SSH - execute SSH commands.
The default 'jenkins' user is the system user running your jenkins instance (master or slave). Depending on your installation this user can have been generated either by the install scripts (deb/rpm/pkg etc), or manually by your administrator. It may or may not be called 'jenkins'.
To find out under what user your jenkins instance is running, open the http://$JENKINS_SERVER/systemInfo, available from your Manage Jenkins menu.
There you will find your user.home and user.name. E.g. in my case on a Mac OS X master:
user.home /Users/Shared/Jenkins/Home/
user.name jenkins
Once you have that information you will need to log onto that jenkins server as the user running jenkins and ssh into those remote servers to accept the ssh fingerprints.
An alternative (that I've never tried) would be to use a custom jenkins job to accept those fingerprints by for example running the following command in a SSH build task:
ssh -o "StrictHostKeyChecking no" your_remote_server
This last tip is of course completely unacceptable from a pure security point of view :)
So one might make a "job" which writes the host keys as a constant, like:
echo "....." > ~/.ssh/known_hosts
just fill the dots from ssh-keyscan -t rsa {ip}, after you verify it.

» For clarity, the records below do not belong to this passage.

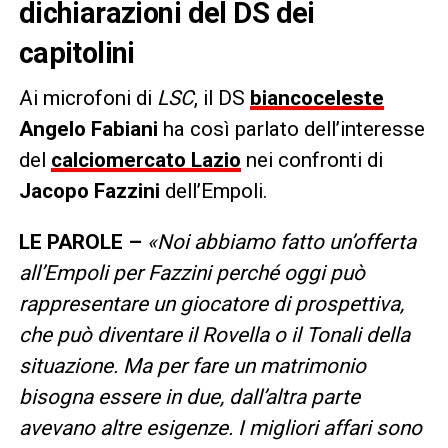
dichiarazioni del DS dei
capitolini
Ai microfoni di
LSC
, il DS
biancoceleste
Angelo Fabiani
ha così parlato dell’interesse
del
calciomercato Lazio
nei confronti di
Jacopo Fazzini
dell’Empoli.
LE PAROLE –
«Noi abbiamo fatto un’offerta
all’Empoli per Fazzini perché oggi può
rappresentare un giocatore di prospettiva,
che può diventare il Rovella o il Tonali della
situazione. Ma per fare un matrimonio
bisogna essere in due, dall’altra parte
avevano altre esigenze. I migliori affari sono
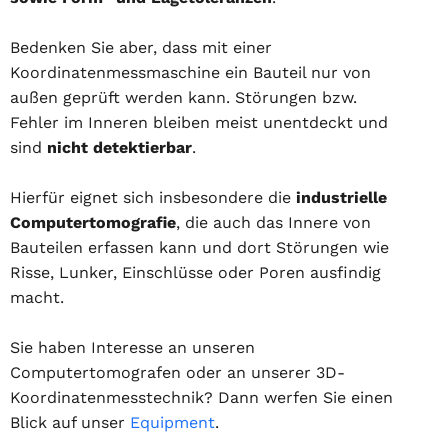
Bedenken Sie aber, dass mit einer
Koordinatenmessmaschine ein Bauteil nur von
außen geprüft werden kann. Störungen bzw.
Fehler im Inneren bleiben meist unentdeckt und
sind
nicht detektierbar
.
Hierfür eignet sich insbesondere die
industrielle
Computertomografie
, die auch das Innere von
Bauteilen erfassen kann und dort Störungen wie
Risse, Lunker, Einschlüsse oder Poren ausfindig
macht.
Sie haben Interesse an unseren
Computertomografen oder an unserer 3D-
Koordinatenmesstechnik? Dann werfen Sie einen
Blick auf unser
Equipment
.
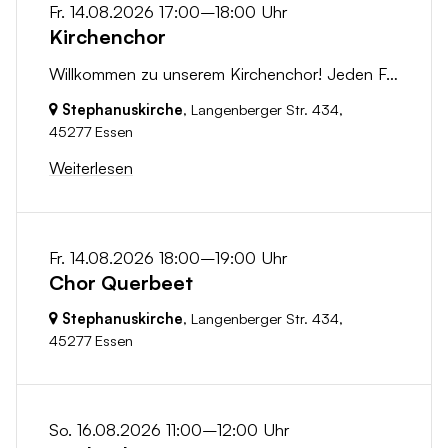
Fr. 14.08.2026 17:00–18:00 Uhr
Kirchenchor
Willkommen zu unserem Kirchenchor! Jeden Freitag treffen wir uns um 17:00 Uhr in der Stephanuskirche, um gemeinsam zu singen und die Freude an der...
Stephanuskirche
, Langenberger Str. 434,
45277 Essen
Weiterlesen
Fr. 14.08.2026 18:00–19:00 Uhr
Chor Querbeet
Stephanuskirche
, Langenberger Str. 434,
45277 Essen
So. 16.08.2026 11:00–12:00 Uhr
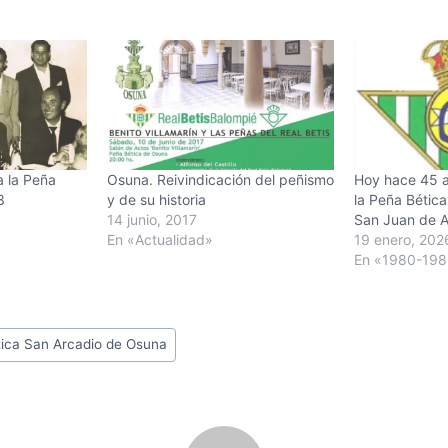
ta la Peña
Osuna. Reivindicación del peñismo
Hoy hace 45 a
3
y de su historia
la Peña Bética
14 junio, 2017
San Juan de A
En «Actualidad»
19 enero, 202
En «1980-19
ica San Arcadio de Osuna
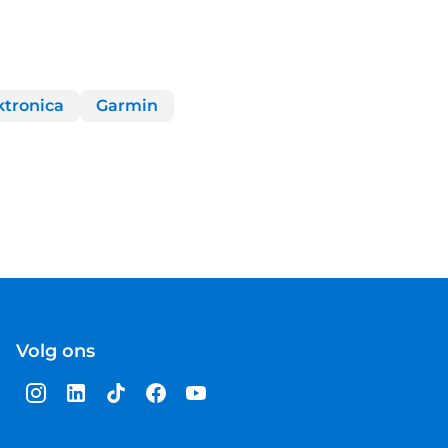
ktronica
Garmin
Volg ons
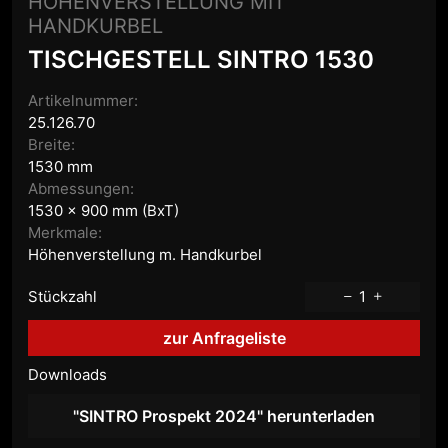
HÖHENVERSTELLUNG MIT
HANDKURBEL
TISCHGESTELL SINTRO 1530
Artikelnummer:
25.126.70
Breite:
1530 mm
Abmessungen:
1530 x 900 mm (BxT)
Merkmale:
Höhenverstellung m. Handkurbel
Stückzahl
1
zur Anfrageliste
Downloads
"SINTRO Prospekt 2024" herunterladen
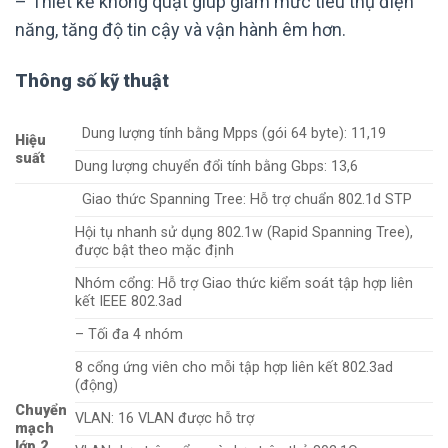
– Thiết kế không quạt giúp giảm mức tiêu thụ điện
năng, tăng độ tin cậy và vận hành êm hơn.
Thông số kỹ thuật
Dung lượng tính bằng Mpps (gói 64 byte): 11,19
Hiệu
suất
Dung lượng chuyển đổi tính bằng Gbps: 13,6
Giao thức Spanning Tree: Hỗ trợ chuẩn 802.1d STP
Hội tụ nhanh sử dụng 802.1w (Rapid Spanning Tree),
được bật theo mặc định
Nhóm cổng: Hỗ trợ Giao thức kiểm soát tập hợp liên
kết IEEE 802.3ad
– Tối đa 4 nhóm
8 cổng ứng viên cho mỗi tập hợp liên kết 802.3ad
(động)
Chuyển
VLAN: 16 VLAN được hỗ trợ
mạch
lớp 2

That's correct, pipeline jobs will normally use the user jenkins, which means that SSH access needs to be given for this account for it work in the pipeline jobs. People have all sorts of complex build environments so it seems like a fair requirement.
As stated in one of the answers, each individual configuration could be different, so check under "System Information" or similar, in "Manage Jenkins" on the web UI. There should be a user.home and a user.name for the home directory and the username respectively. On my CentOS installation these are "/var/lib/jenkins/" and "jenkins".

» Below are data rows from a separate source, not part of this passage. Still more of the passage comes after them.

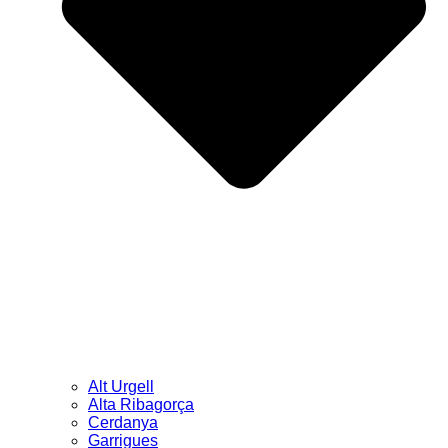
Alt Urgell
Alta Ribagorça
Cerdanya
Garrigues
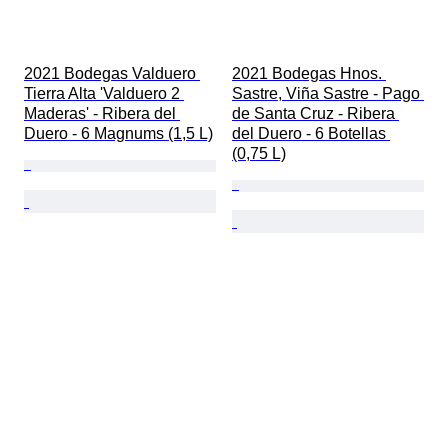
2021 Bodegas Valduero 
2021 Bodegas Hnos. 
Tierra Alta 'Valduero 2 
Sastre, Viña Sastre - Pago 
Maderas' - Ribera del 
de Santa Cruz - Ribera 
Duero - 6 Magnums (1,5 L)
del Duero - 6 Botellas 
(0,75 L)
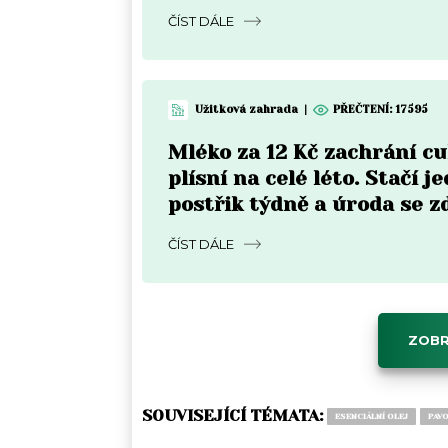
Moravě
ČÍST DÁLE
Užitková zahrada
|
PŘEČTENÍ:
17595
Mléko za 12 Kč zachrání c
plísní na celé léto. Stačí j
postřik týdně a úroda se z
ČÍST DÁLE
ZOBR
SOUVISEJÍCÍ TÉMATA:
ESENCIÁLNÍ OLEJ
PAV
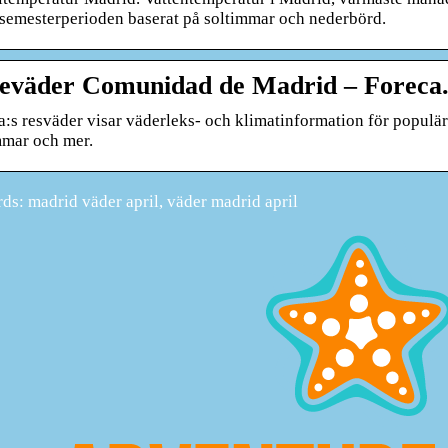
 semesterperioden baserat på soltimmar och nederbörd.
eväder Comunidad de Madrid – Foreca.
a:s resväder visar väderleks- och klimatinformation för populär
mmar och mer.
s: madrid väder april, väder madrid april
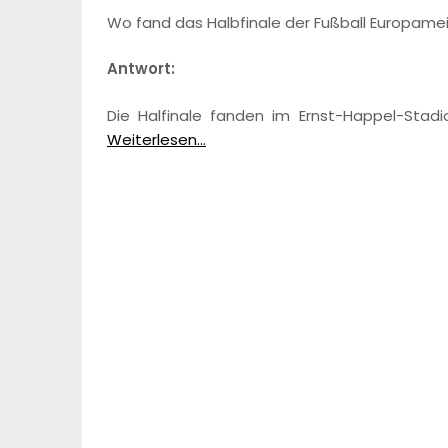
Wo fand das Halbfinale der Fußball Europamei
Antwort:
Die Halfinale fanden im Ernst-Happel-Stadi
Weiterlesen...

The first thing to do is to get a shell access as user jenkins in our case. Because this is an auto-generated service account, the shell is not enabled by default. Assuming you can log in as root or preferably some other user (in which case you'll need to prepend sudo) switch to jenkins as follows:
su -s /bin/bash jenkins
Now you can verify that it's really jenkins and that you entered the right home directory:
whoami
echo $HOME
If these don't match what you see in the configuration, do not proceed.

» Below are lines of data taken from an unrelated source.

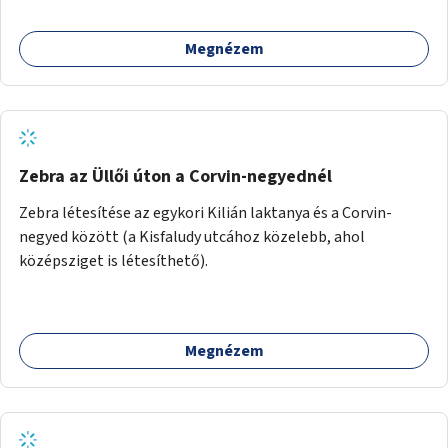
konstrukció kidolgozása; egyéb kapcsolt szolgáltatások
(pl. ivókút, telefontöltés).
Megnézem
Zebra az Üllői úton a Corvin-negyednél
Zebra létesítése az egykori Kilián laktanya és a Corvin-
negyed között (a Kisfaludy utcához közelebb, ahol
középsziget is létesíthető).
Megnézem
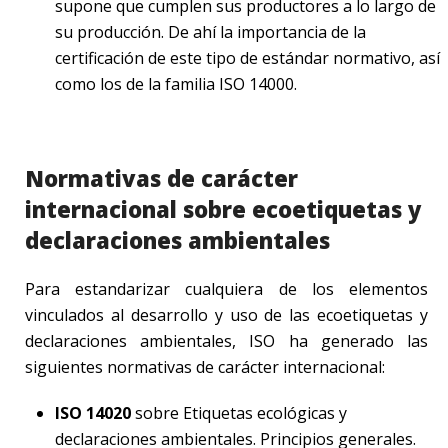
supone que cumplen sus productores a lo largo de
su producción. De ahí la importancia de la
certificación de este tipo de estándar normativo, así
como los de la familia ISO 14000.
Normativas de carácter
internacional sobre ecoetiquetas y
declaraciones ambientales
Para estandarizar cualquiera de los elementos
vinculados al desarrollo y uso de las ecoetiquetas y
declaraciones ambientales, ISO ha generado las
siguientes normativas de carácter internacional:
ISO 14020
sobre Etiquetas ecológicas y
declaraciones ambientales. Principios generales.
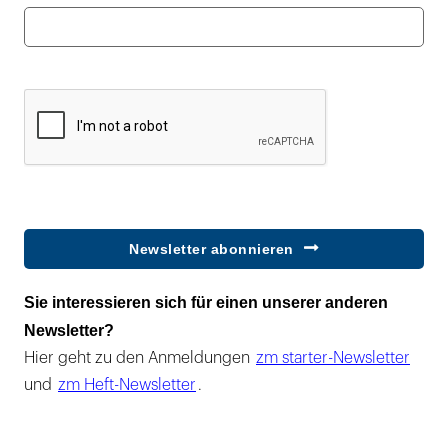
Newsletter abonnieren
Sie interessieren sich für einen unserer anderen
Newsletter?
Hier geht zu den Anmeldungen
zm starter-Newsletter
und
zm Heft-Newsletter
.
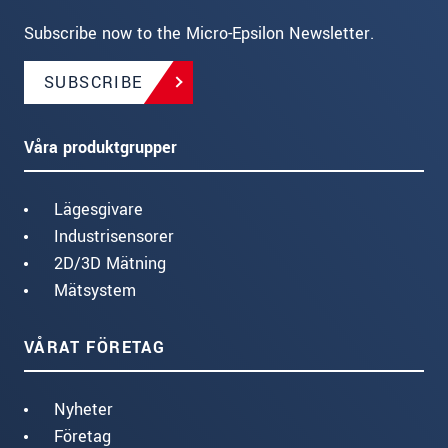
Subscribe now to the Micro-Epsilon Newsletter.
SUBSCRIBE
Våra produktgrupper
Lägesgivare
Industrisensorer
2D/3D Mätning
Mätsystem
VÅRAT FÖRETAG
Nyheter
Företag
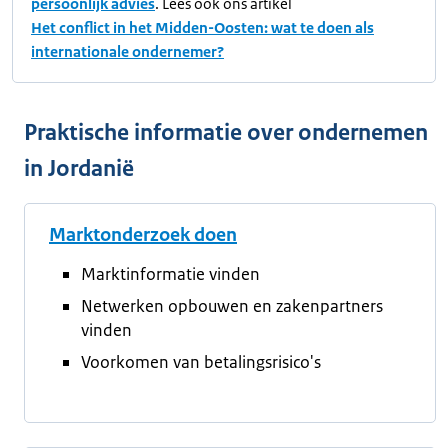
persoonlijk advies
. Lees ook ons artikel
Het conflict in het Midden-Oosten: wat te doen als
internationale ondernemer?
Praktische informatie over ondernemen
in Jordanië
Marktonderzoek doen
Marktinformatie vinden
Netwerken opbouwen en zakenpartners
vinden
Voorkomen van betalingsrisico's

All is good so far, let's check what keys we already have:
ls -lah ~/.ssh
There may only be keys created with the hostname. See if you can use them:
ssh-copy-id user#host_ip_address
If there's an error, you may need to generate new keys:
ssh-keygen
Accept the default values, and no passphrase, if it prompts you to add the new keys to the home directory, without overwriting existing ones. Now you can run ssh-copy-id again.
It's a good idea to test it with something like
ssh user#host_ip_address ls
If it works, so should ssh, scp, rsync etc. in the Jenkins jobs. Otherwise, check the console output to see the error messages and try those exact commands on the shell as done above.